### What you need to do
Your copy of the entries must be exact, and it must not include the pictures.

----- Material provided

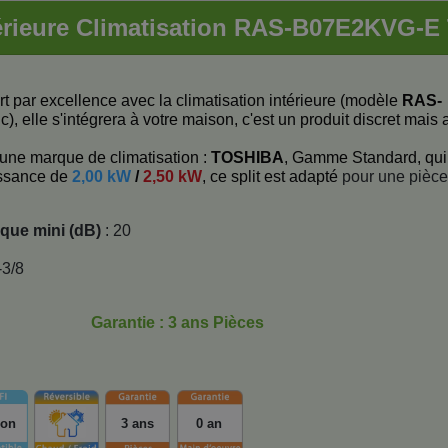
térieure Climatisation RAS-B07E2KVG-
t par excellence avec la climatisation intérieure (modèle
RAS-
c), elle s'intégrera à votre maison, c'est un produit discret mais 
'une marque de climatisation :
TOSHIBA
, Gamme Standard, qui
ssance de
2,00 kW
/
2,50 kW
, ce split est adapté
pour une pièce
ique mini (dB)
: 20
-3/8
Garantie : 3 ans Pièces
ion
3 ans
0 an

----------

### Answer to the problem
térieure Climatisation RAS-B07E2KVG-
t par excellence avec la climatisation intérieure (modèle
RAS-
c), elle s'intégrera à votre maison, c'est un produit discret mais 
'une marque de climatisation :
TOSHIBA
, Gamme Standard, qui
ssance de
2,00 kW
/
2,50 kW
, ce split est adapté
pour une pièce
ique mini (dB)
: 20
-3/8
Garantie : 3 ans Pièces
ion
3 ans
0 an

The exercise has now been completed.